» **What you will do**
Each entry should be repeated exactly. Its pictures should not be.

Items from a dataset
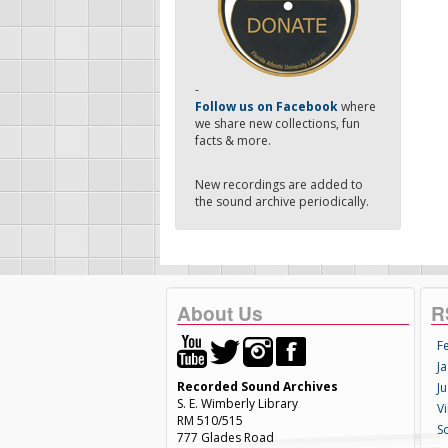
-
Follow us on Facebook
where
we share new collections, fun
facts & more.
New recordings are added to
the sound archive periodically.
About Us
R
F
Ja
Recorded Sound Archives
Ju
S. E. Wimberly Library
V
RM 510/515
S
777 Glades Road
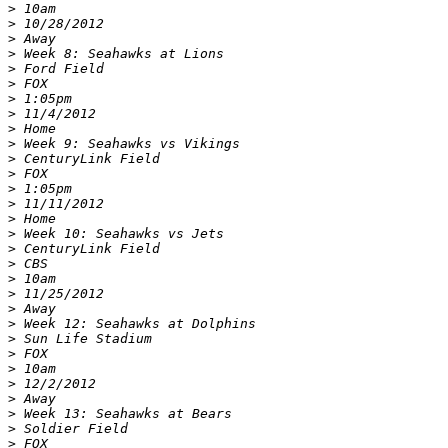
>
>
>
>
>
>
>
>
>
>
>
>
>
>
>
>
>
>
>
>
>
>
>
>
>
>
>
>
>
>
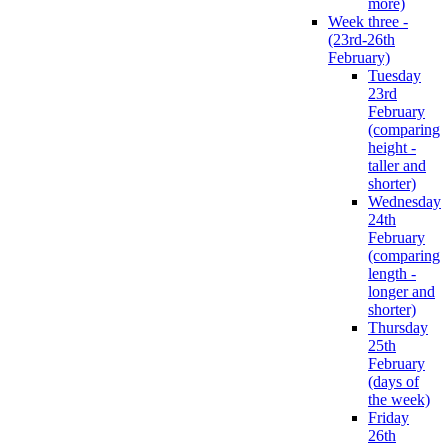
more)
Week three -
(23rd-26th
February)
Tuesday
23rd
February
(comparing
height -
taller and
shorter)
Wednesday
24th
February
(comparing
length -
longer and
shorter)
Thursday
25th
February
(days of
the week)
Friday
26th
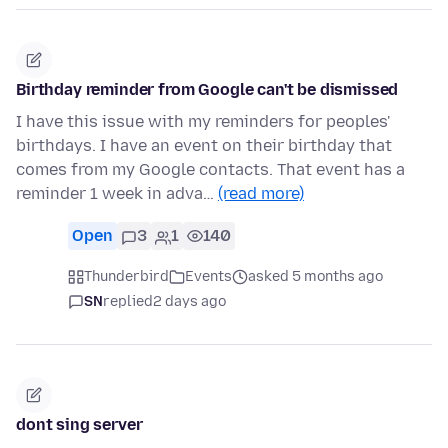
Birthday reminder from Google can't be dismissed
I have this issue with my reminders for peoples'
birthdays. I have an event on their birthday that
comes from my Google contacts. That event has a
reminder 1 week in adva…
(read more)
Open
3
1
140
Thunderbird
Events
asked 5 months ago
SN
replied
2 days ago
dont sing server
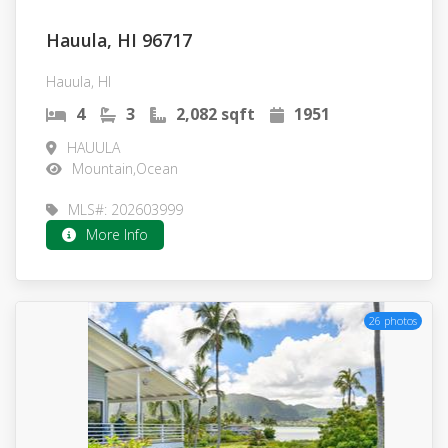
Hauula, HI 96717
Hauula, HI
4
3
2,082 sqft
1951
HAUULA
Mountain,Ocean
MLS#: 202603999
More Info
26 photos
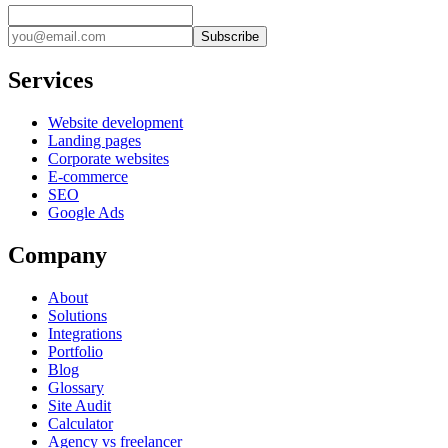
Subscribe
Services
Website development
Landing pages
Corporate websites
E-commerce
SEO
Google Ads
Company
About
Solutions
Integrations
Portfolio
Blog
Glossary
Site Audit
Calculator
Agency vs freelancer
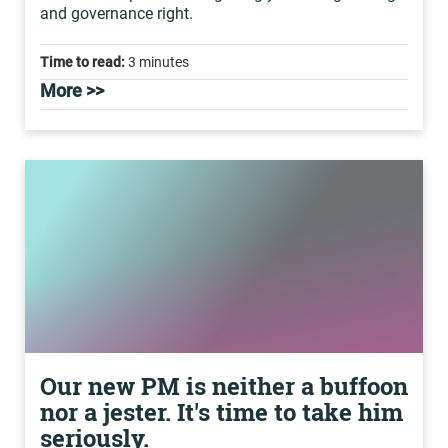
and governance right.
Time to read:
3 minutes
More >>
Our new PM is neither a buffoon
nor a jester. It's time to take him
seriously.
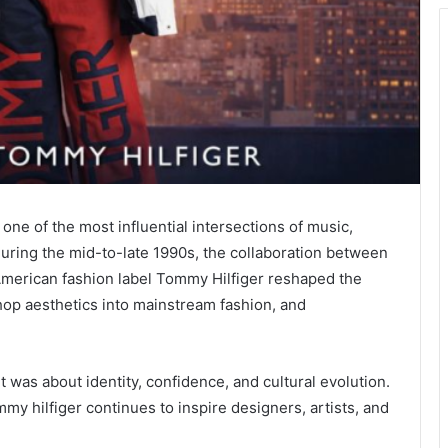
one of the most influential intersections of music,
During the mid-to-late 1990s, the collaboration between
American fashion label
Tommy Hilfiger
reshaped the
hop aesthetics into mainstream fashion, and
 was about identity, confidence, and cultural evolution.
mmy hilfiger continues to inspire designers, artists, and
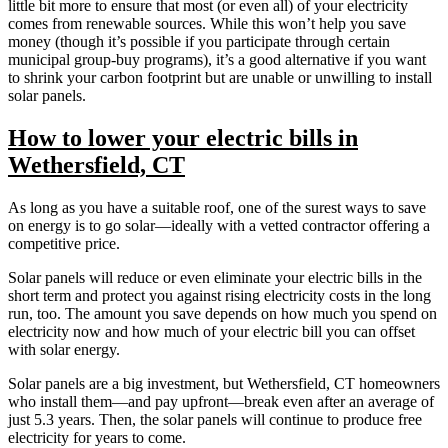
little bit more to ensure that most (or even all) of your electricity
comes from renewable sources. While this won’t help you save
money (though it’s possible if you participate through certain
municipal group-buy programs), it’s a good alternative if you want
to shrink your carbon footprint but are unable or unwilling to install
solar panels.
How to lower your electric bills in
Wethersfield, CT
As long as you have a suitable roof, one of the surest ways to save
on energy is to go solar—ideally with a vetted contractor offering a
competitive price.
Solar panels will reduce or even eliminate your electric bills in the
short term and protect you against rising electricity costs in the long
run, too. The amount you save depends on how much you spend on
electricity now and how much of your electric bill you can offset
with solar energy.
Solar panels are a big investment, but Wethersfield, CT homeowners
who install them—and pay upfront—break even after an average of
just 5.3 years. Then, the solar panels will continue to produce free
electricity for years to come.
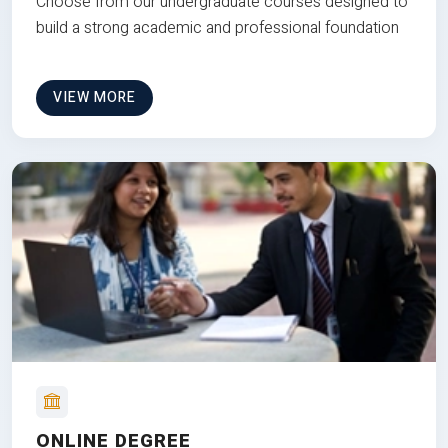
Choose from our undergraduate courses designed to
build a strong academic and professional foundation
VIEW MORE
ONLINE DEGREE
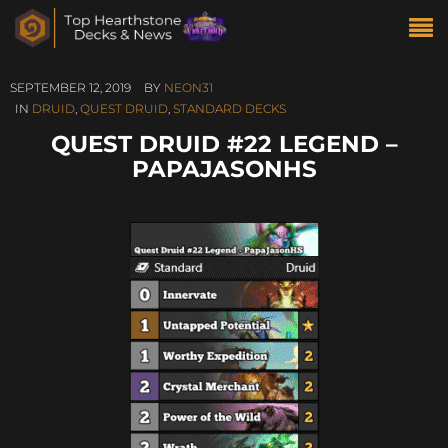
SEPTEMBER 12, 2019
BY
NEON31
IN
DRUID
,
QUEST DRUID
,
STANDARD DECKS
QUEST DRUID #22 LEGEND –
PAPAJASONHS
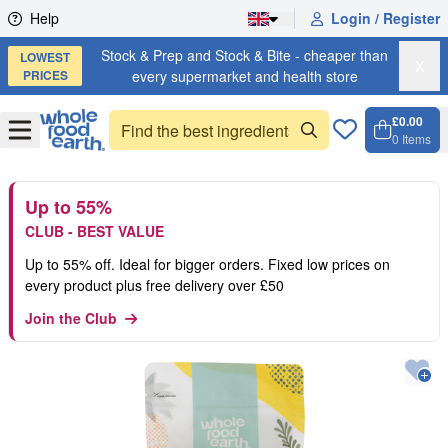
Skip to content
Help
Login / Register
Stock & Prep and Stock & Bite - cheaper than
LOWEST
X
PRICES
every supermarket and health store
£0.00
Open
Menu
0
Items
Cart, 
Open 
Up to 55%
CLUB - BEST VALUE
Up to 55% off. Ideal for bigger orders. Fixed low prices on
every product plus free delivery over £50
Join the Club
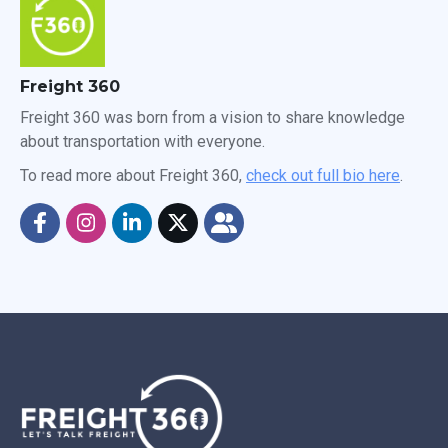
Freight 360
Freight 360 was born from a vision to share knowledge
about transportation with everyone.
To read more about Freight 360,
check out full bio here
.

» **Response box**
-
Follow us on Facebook
where
we share new collections, fun
facts & more.
New recordings are added to
the sound archive periodically.
About Us
R
F
Ja
Recorded Sound Archives
Ju
S. E. Wimberly Library
V
RM 510/515
S
777 Glades Road
>
>
>
>
>
>
>
>
>
>
>
>
>
>
>
>
>
>
>
>
>
>
>
>
>
>
>
>
>
>
more)
Week three -
(23rd-26th
February)
Tuesday
23rd
February
(comparing
height -
taller and
shorter)
Wednesday
24th
February
(comparing
length -
longer and
shorter)
Thursday
25th
February
(days of
the week)
Friday
26th
Birthday reminder from Google can't be dismissed
I have this issue with my reminders for peoples'
birthdays. I have an event on their birthday that
comes from my Google contacts. That event has a
reminder 1 week in adva…
(read more)
Open
3
1
140
Thunderbird
Events
asked 5 months ago
SN
replied
2 days ago
dont sing server
Hauula, HI 96717
Hauula, HI
4
3
2,082 sqft
1951
HAUULA
Mountain,Ocean
MLS#: 202603999
More Info
26 photos
Subscribe
Services
Website development
Landing pages
Corporate websites
E-commerce
SEO
Google Ads
Company
About
Solutions
Integrations
Portfolio
Blog
Glossary
Site Audit
Calculator
Agency vs freelancer
and governance right.
Time to read:
3 minutes
More >>
Our new PM is neither a buffoon
nor a jester. It's time to take him
seriously.
one of the most influential intersections of music,
During the mid-to-late 1990s, the collaboration between
American fashion label
Tommy Hilfiger
reshaped the
hop aesthetics into mainstream fashion, and
 was about identity, confidence, and cultural evolution.
mmy hilfiger continues to inspire designers, artists, and
little bit more to ensure that most (or even all) of your electricity
comes from renewable sources. While this won’t help you save
money (though it’s possible if you participate through certain
municipal group-buy programs), it’s a good alternative if you want
to shrink your carbon footprint but are unable or unwilling to install
solar panels.
How to lower your electric bills in
Wethersfield, CT
As long as you have a suitable roof, one of the surest ways to save
on energy is to go solar—ideally with a vetted contractor offering a
competitive price.
Solar panels will reduce or even eliminate your electric bills in the
short term and protect you against rising electricity costs in the long
run, too. The amount you save depends on how much you spend on
electricity now and how much of your electric bill you can offset
with solar energy.
Solar panels are a big investment, but Wethersfield, CT homeowners
who install them—and pay upfront—break even after an average of
just 5.3 years. Then, the solar panels will continue to produce free
electricity for years to come.
Choose from our undergraduate courses designed to
build a strong academic and professional foundation
VIEW MORE
ONLINE DEGREE
SEPTEMBER 12, 2019
BY
NEON31
IN
DRUID
,
QUEST DRUID
,
STANDARD DECKS
QUEST DRUID #22 LEGEND –
PAPAJASONHS
Skip to content
Help
Login / Register
Stock & Prep and Stock & Bite - cheaper than
LOWEST
X
PRICES
every supermarket and health store
£0.00
Open
Menu
0
Items
Cart, 
Open 
Up to 55%
CLUB - BEST VALUE
Up to 55% off. Ideal for bigger orders. Fixed low prices on
every product plus free delivery over £50
Join the Club
Freight 360
Freight 360 was born from a vision to share knowledge
about transportation with everyone.
To read more about Freight 360,
check out full bio here
.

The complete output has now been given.